I have to consume json data coming to kafka stream and send to diffrent topics (distinct combination of app id and entity) for further consumption.
topic names :

    app1.entity1
    app1.entity2
    app2.entity1
    app2.entity2

Json Data

    [
        {
            "appId": "app1",
            "entity": "entity1",
            "extractType": "txn",
            "status": "success",
            "fileId": "21151235"
        },
        {
            "appId": "app1",
            "entity": "entity2",
            "extractType": "txn",
            "status": "fail",
            "fileId": "2134234123"
        },
        {
            "appId": "app2",
            "entity": "entity3",
            "extractType": "payment",
            "status": "success",
            "fileId": "2312de23e"
        },
        {
            "appId": "app2",
            "entity": "entity3",
            "extractType": "txn",
            "status": "fail",
            "fileId": "asxs3434"
        }
    ]

TestInput.java

        private String appId;           
        private String entity ;             
        private String extractType;         
        private String status;          
        private String fileId; 

        setter/gtter

SpringBootConfig.java

      @Bean(name = KafkaStreamsDefaultConfiguration.DEFAULT_STREAMS_CONFIG_BEAN_NAME)
      public KafkaStreamsConfiguration kStreamsConfigs(KafkaProperties kafkaProperties) {
          Map<String, Object> config = new HashMap<>();
          config.put(StreamsConfig.BOOTSTRAP_SERVERS_CONFIG, kafkaProperties.getBootstrapServers());
          config.put(StreamsConfig.APPLICATION_ID_CONFIG, kafkaProperties.getClientId());
          config.put(StreamsConfig.DEFAULT_KEY_SERDE_CLASS_CONFIG, Serdes.String().getClass());
          config.put(StreamsConfig.DEFAULT_VALUE_SERDE_CLASS_CONFIG, new JsonSerde<>(TestInput.class).getClass());
          config.put(JsonDeserializer.DEFAULT_KEY_TYPE, String.class);
          config.put(JsonDeserializer.DEFAULT_VALUE_TYPE, TestInput.class);
          return new KafkaStreamsConfiguration(config);
      }

      @Bean
      public KStream<String, TestInput> kStream(StreamsBuilder kStreamBuilder) {
          KStream<String, TestInput> stream = kStreamBuilder.stream(inputTopic);
                 // how to form key , group records and send to different topics
          return stream;
      }

I searched a lot but didnt find anything near which publishes data to topics dynamically. Please help experts


Solution

  • Use stream.branch()

    See https://www.confluent.io/blog/putting-events-in-their-place-with-dynamic-routing/

    Next, let’s modify the requirement. Instead of processing all events in the stream, each microservice should take action only on a subset of relevant events. One way to handle this requirement is to have a microservice that subscribes to the original stream with all the events, examines each record and then takes action only on the events it cares about while discarding the rest. However, depending on the application, this may be undesirable or resource intensive.
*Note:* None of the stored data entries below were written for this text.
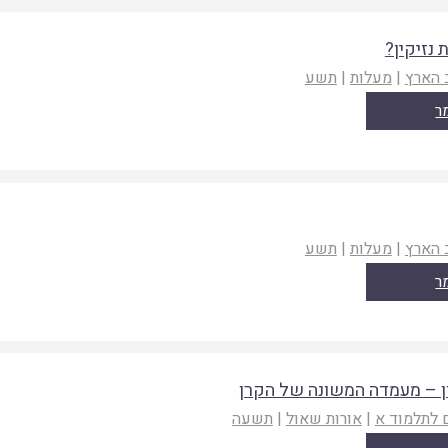
 נזיקין?
 הארץ
|
מעלות
|
תשע
ר
 הארץ
|
מעלות
|
תשע
ר
ן – מעמדה המשונה של הקרן
 לתלמוד א
|
אורות שאול
|
תשעה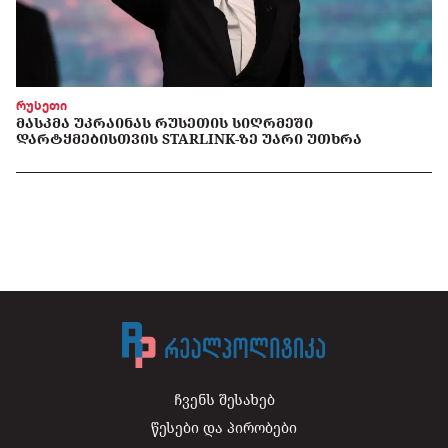
რუსეთი
ᲛᲐᲡᲙᲛᲐ ᲣᲙᲠᲐᲘᲜᲐᲡ ᲠᲣᲡᲔᲗᲘᲡ ᲡᲘᲦᲠᲛᲔᲨᲘ
ᲓᲐᲠᲢᲧᲛᲔᲑᲘᲡᲗᲕᲘᲡ STARLINK-ᲖᲔ ᲣᲐᲠᲘ ᲣᲗᲮᲠᲐ
ჩვენს შესახებ
წესები და პირობები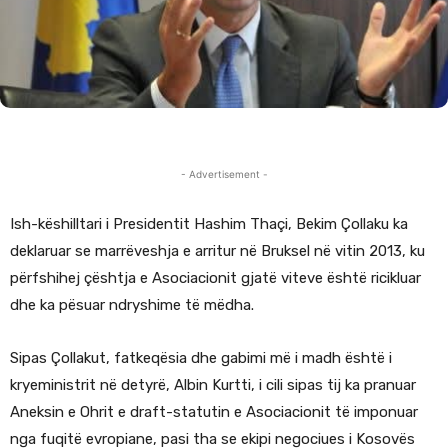
- Advertisement -
Ish-këshilltari i Presidentit Hashim Thaçi, Bekim Çollaku ka
deklaruar se marrëveshja e arritur në Bruksel në vitin 2013, ku
përfshihej çështja e Asociacionit gjatë viteve është ricikluar
dhe ka pësuar ndryshime të mëdha.
Sipas Çollakut, fatkeqësia dhe gabimi më i madh është i
kryeministrit në detyrë, Albin Kurtti, i cili sipas tij ka pranuar
Aneksin e Ohrit e draft-statutin e Asociacionit të imponuar
nga fuqitë evropiane, pasi tha se ekipi negociues i Kosovës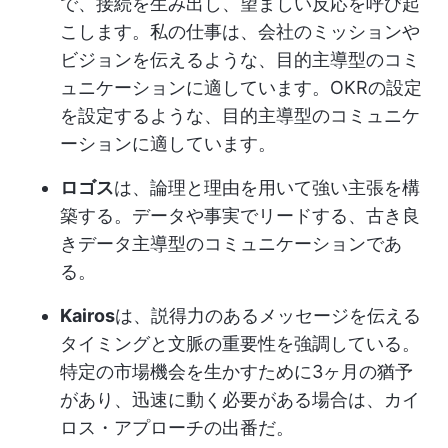
で、接続を生み出し、望ましい反応を呼び起
こします。私の仕事は、会社のミッションや
ビジョンを伝えるような、目的主導型のコミ
ュニケーションに適しています。
OKRの設定
を設定するような、目的主導型のコミュニケ
ーションに適しています。
ロゴス
は、論理と理由を用いて強い主張を構
築する。データや事実でリードする、古き良
きデータ主導型のコミュニケーションであ
る。
Kairos
は、説得力のあるメッセージを伝える
タイミングと文脈の重要性を強調している。
特定の市場機会を生かすために3ヶ月の猶予
があり、迅速に動く必要がある場合は、カイ
ロス・アプローチの出番だ。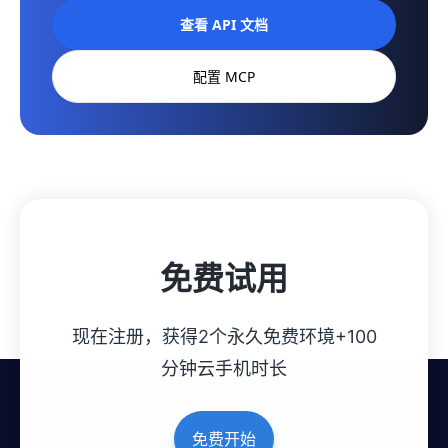
查看 API 文档
配置 MCP
免费试用
现在注册，获得2个永久免费环境+100
分钟云手机时长
免费开始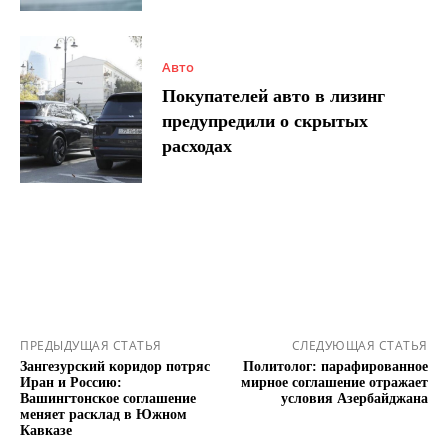
Авто
Покупателей авто в лизинг
предупредили о скрытых
расходах
ПРЕДЫДУЩАЯ СТАТЬЯ
СЛЕДУЮЩАЯ СТАТЬЯ
Зангезурский коридор потряс
Политолог: парафированное
Иран и Россию:
мирное соглашение отражает
Вашингтонское соглашение
условия Азербайджана
меняет расклад в Южном
Кавказе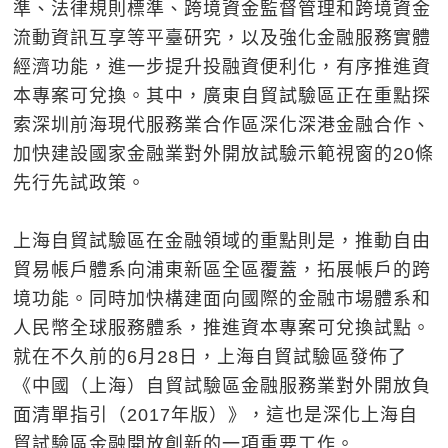
準、法律規則標準、跨境資金監督管理和跨境資金
流動資訊互享等平臺研究，以及強化金融服務實體
經濟功能，進一步提升投融資便利化，有序推進資
本專案可兌換。其中，廣東自貿試驗區正在重點探
索深圳前海現代服務業合作區深化深港金融合作、
加快建設國家金融業對外開放試驗示範視窗的20條
先行先試政策。
上海自貿試驗區在金融領域的重點則是，推動自由
貿易帳戶體系向浦東新區全區覆蓋，拓展帳戶的跨
境功能。同時加快構建面向國際的金融市場體系和
人民幣全球服務體系，推進資本專案可兌換試點。
就在不久前的6月28日，上海自貿試驗區發佈了
《中國（上海）自貿試驗區金融服務業對外開放負
面清單指引（2017年版）》，這也是深化上海自
貿試驗區金融開放創新的一項重要工作。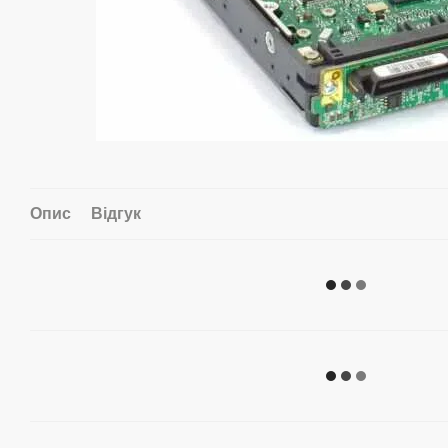
Опис
Відгук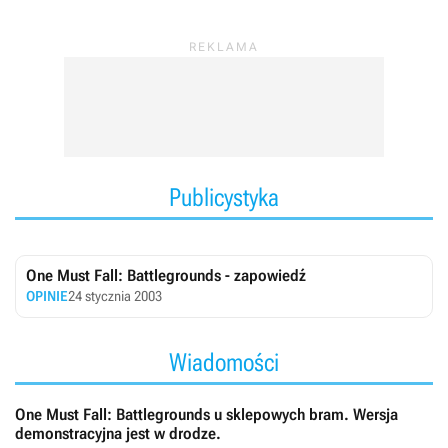
Publicystyka
One Must Fall: Battlegrounds - zapowiedź
OPINIE
24 stycznia 2003
Wiadomości
One Must Fall: Battlegrounds u sklepowych bram. Wersja
demonstracyjna jest w drodze.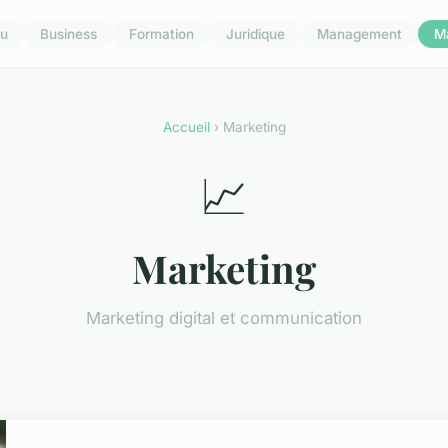
u
Business
Formation
Juridique
Management
M
Accueil
› Marketing
📈
Marketing
Marketing digital et communication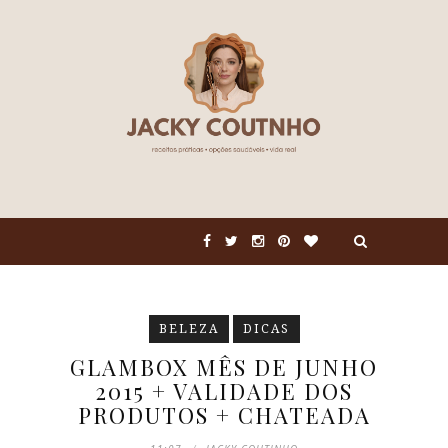
BELEZA
DICAS
GLAMBOX MÊS DE JUNHO
2015 + VALIDADE DOS
PRODUTOS + CHATEADA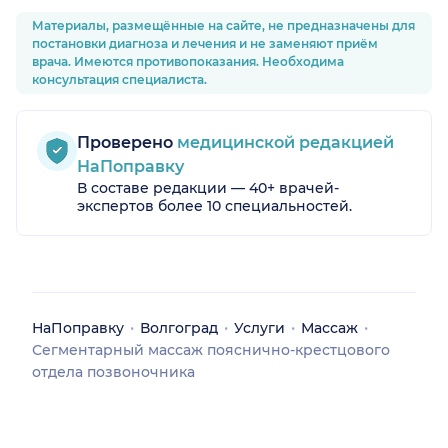
Материалы, размещённые на сайте, не предназначены для
постановки диагноза и лечения и не заменяют приём
врача. Имеются противопоказания. Необходима
консультация специалиста.
Проверено
медицинской редакцией
НаПоправку
В составе редакции — 40+ врачей-
экспертов более 10 специальностей.
НаПоправку
Волгоград
Услуги
Массаж
Сегментарный массаж пояснично-крестцового
отдела позвоночника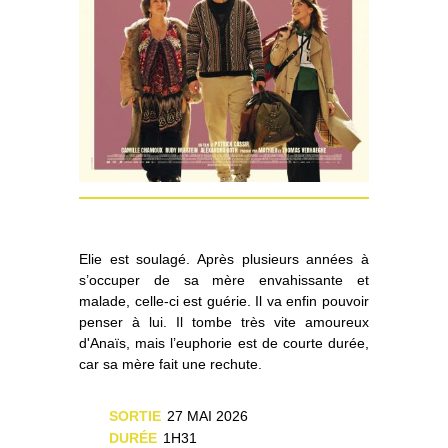
Elie est soulagé. Après plusieurs années à
s’occuper de sa mère envahissante et
malade, celle-ci est guérie. Il va enfin pouvoir
penser à lui. Il tombe très vite amoureux
d'Anaïs, mais l’euphorie est de courte durée,
car sa mère fait une rechute.
SORTIE
27 MAI 2026
DURÉE
1H31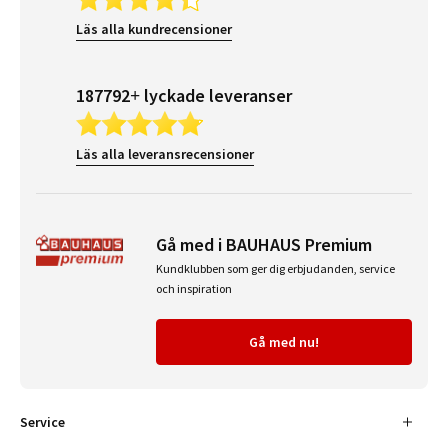
Läs alla kundrecensioner
187792+ lyckade leveranser
Läs alla leveransrecensioner
Gå med i BAUHAUS Premium
Kundklubben som ger dig erbjudanden, service
och inspiration
Gå med nu!
Service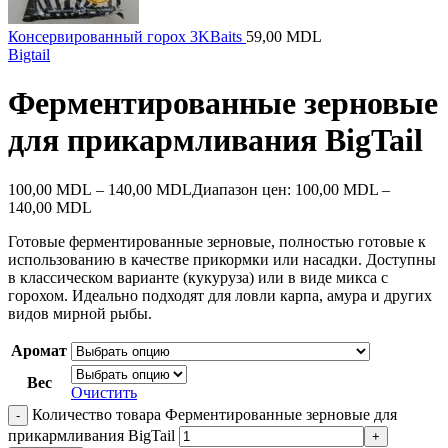
Консервированный горох 3KBaits
59,00
MDL
Bigtail
Ферментированные зерновые
для прикармливания BigTail
100,00
MDL
–
140,00
MDL
Диапазон цен: 100,00 MDL –
140,00 MDL
Готовые ферментированные зерновые, полностью готовые к
использованию в качестве прикормки или насадки. Доступны
в классическом варианте (кукуруза) или в виде микса с
горохом. Идеально подходят для ловли карпа, амура и других
видов мирной рыбы.
Аромат
Вес
Очистить
Количество товара Ферментированные зерновые для
прикармливания BigTail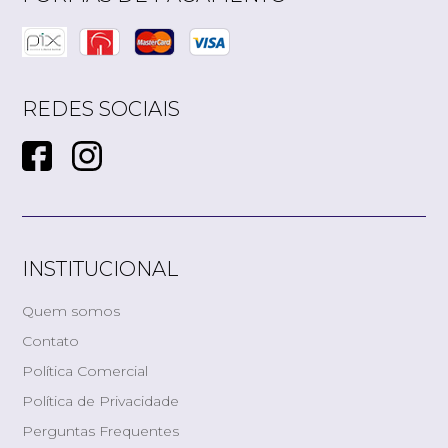
REDES SOCIAIS
INSTITUCIONAL
Quem somos
Contato
Política Comercial
Política de Privacidade
Perguntas Frequentes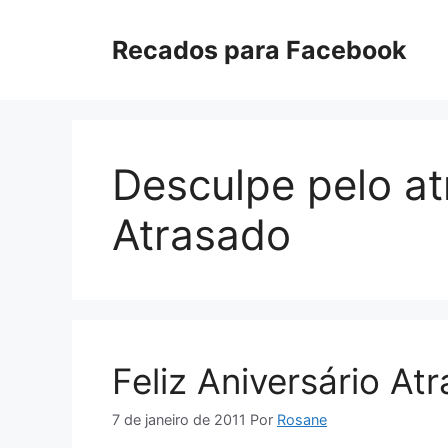
Pular
para
Recados para Facebook
o
conteúdo
Desculpe pelo at
Atrasado
Feliz Aniversário At
7 de janeiro de 2011
Por
Rosane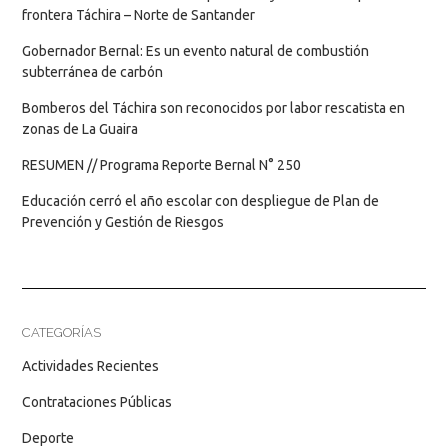
frontera Táchira – Norte de Santander
Gobernador Bernal: Es un evento natural de combustión
subterránea de carbón
Bomberos del Táchira son reconocidos por labor rescatista en
zonas de La Guaira
RESUMEN // Programa Reporte Bernal N° 250
Educación cerró el año escolar con despliegue de Plan de
Prevención y Gestión de Riesgos
CATEGORÍAS
Actividades Recientes
Contrataciones Públicas
Deporte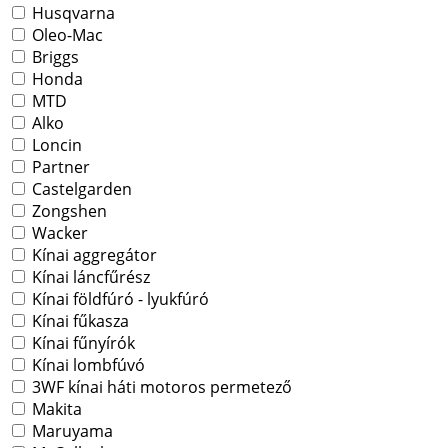
Husqvarna
Oleo-Mac
Briggs
Honda
MTD
Alko
Loncin
Partner
Castelgarden
Zongshen
Wacker
Kínai aggregátor
Kínai láncfűrész
Kínai földfúró - lyukfúró
Kínai fűkasza
Kínai fűnyírók
Kínai lombfúvó
3WF kínai háti motoros permetező
Makita
Maruyama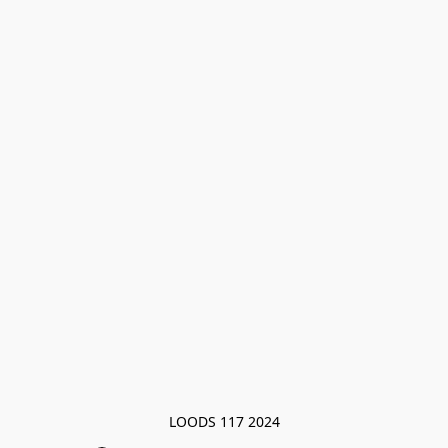
LOODS 117 2024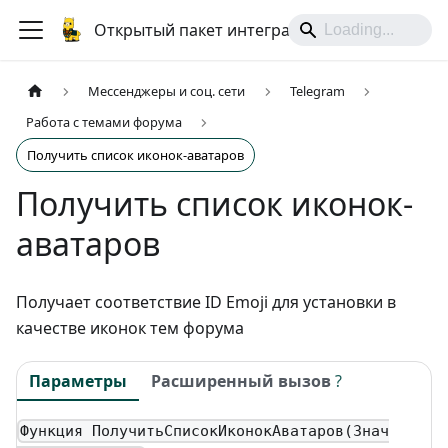
Открытый пакет интеграций
Мессенджеры и соц. сети
Telegram
Работа с темами форума
Получить список иконок-аватаров
Получить список иконок-
аватаров
Получает соответствие ID Emoji для установки в
качестве иконок тем форума
Параметры
Расширенный вызов
?
Функция ПолучитьСписокИконокАватаров(Знач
    A cleaner way is to provide the service with a separate stream that contains only the relevant subset of events that the microservice cares about. To achieve this, a streaming application can branch the original event stream into different substreams using the method KStream#branch(). This results in new Kafka topics, so then the microservice can subscribe to one of the branched streams directly.

    ...